REQUIREMENT: Once the line holding "รวมทำลักยิ้มใก" is found in the entries below, transcribe exactly every line up to and including the one holding "O consumidor que for à Ceasa ao longo do d", but leave out the pictures.

LISTED ENTRIES:
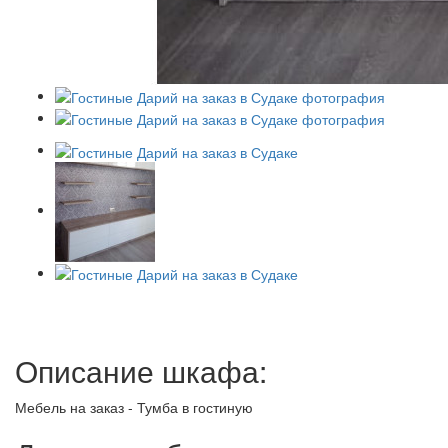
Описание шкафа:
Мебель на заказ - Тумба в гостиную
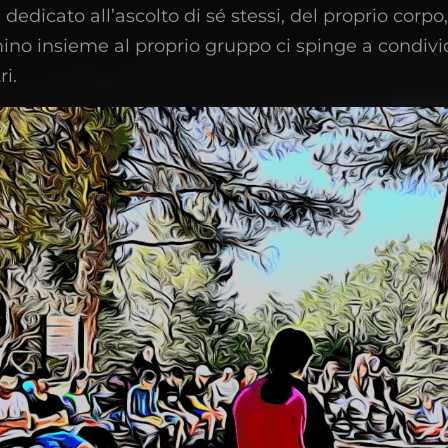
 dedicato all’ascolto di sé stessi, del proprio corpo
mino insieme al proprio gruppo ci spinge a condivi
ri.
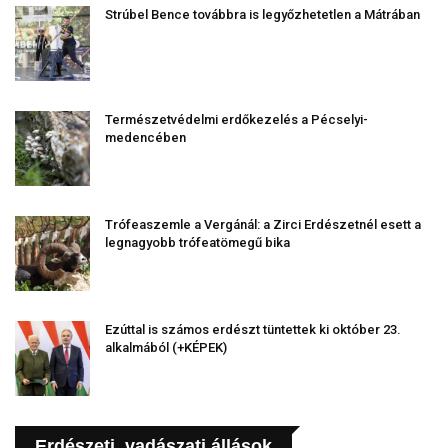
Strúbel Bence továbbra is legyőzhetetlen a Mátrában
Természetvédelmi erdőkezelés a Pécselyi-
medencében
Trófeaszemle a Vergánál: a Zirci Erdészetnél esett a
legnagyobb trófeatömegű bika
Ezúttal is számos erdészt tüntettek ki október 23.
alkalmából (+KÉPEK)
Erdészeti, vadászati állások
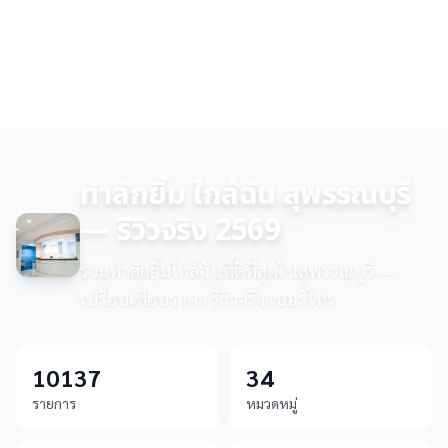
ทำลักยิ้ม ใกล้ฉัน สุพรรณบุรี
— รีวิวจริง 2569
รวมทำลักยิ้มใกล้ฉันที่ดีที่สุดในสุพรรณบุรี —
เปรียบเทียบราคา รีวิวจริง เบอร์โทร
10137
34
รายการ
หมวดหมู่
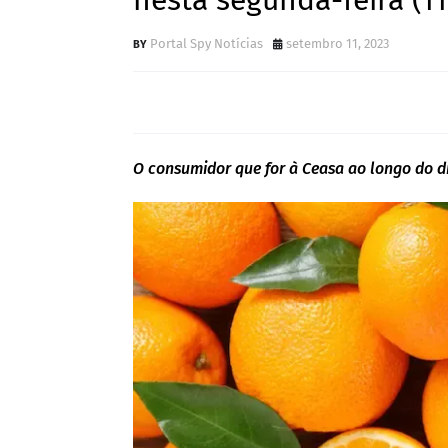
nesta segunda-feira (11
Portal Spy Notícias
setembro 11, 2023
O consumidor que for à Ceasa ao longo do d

--

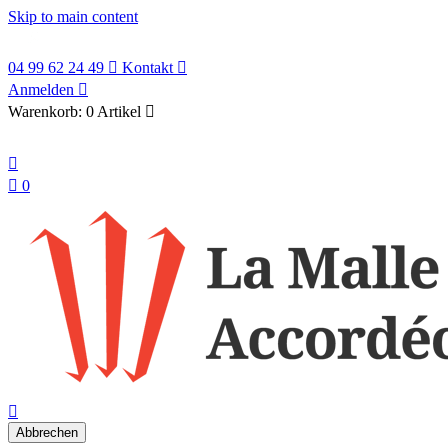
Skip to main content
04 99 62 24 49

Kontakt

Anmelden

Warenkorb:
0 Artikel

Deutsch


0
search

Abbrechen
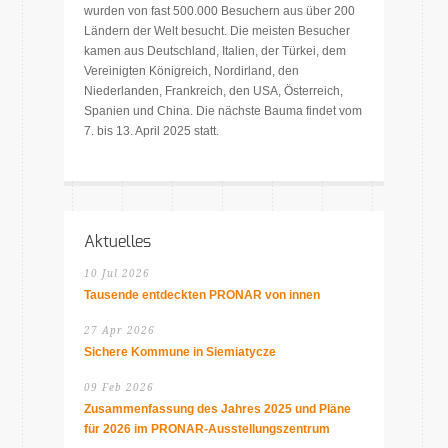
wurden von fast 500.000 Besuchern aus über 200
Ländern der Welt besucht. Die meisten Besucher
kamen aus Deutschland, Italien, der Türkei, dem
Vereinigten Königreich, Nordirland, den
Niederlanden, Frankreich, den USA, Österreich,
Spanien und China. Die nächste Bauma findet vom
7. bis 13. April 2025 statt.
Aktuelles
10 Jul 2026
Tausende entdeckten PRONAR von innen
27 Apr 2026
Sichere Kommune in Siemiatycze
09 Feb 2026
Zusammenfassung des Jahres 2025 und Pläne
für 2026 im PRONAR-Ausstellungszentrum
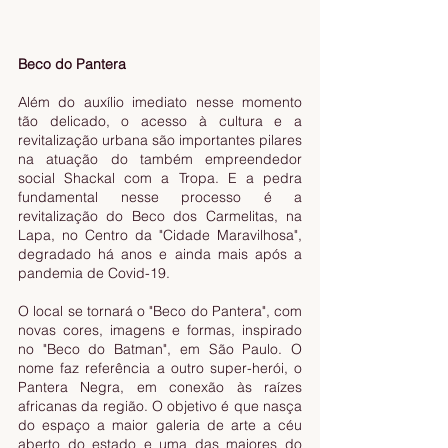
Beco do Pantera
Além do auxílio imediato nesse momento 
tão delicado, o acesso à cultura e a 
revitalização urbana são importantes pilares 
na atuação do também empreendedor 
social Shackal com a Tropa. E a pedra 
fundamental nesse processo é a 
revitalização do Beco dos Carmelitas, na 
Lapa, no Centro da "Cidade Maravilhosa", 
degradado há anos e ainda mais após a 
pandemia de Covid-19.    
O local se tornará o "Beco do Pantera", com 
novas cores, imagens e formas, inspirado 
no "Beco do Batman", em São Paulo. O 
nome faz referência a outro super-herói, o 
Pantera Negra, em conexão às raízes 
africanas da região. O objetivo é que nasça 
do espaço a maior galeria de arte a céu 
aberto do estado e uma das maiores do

THE ANSWER:
รวมทำลักยิ้มใกล้ฉันที่ดีที่สุดในสุพรรณบุรี —
เปรียบเทียบราคา รีวิวจริง เบอร์โทร
10137
34
รายการ
หมวดหมู่
nesta segunda-feira (11
Portal Spy Notícias
setembro 11, 2023
O consumidor que for à Ceasa ao longo do d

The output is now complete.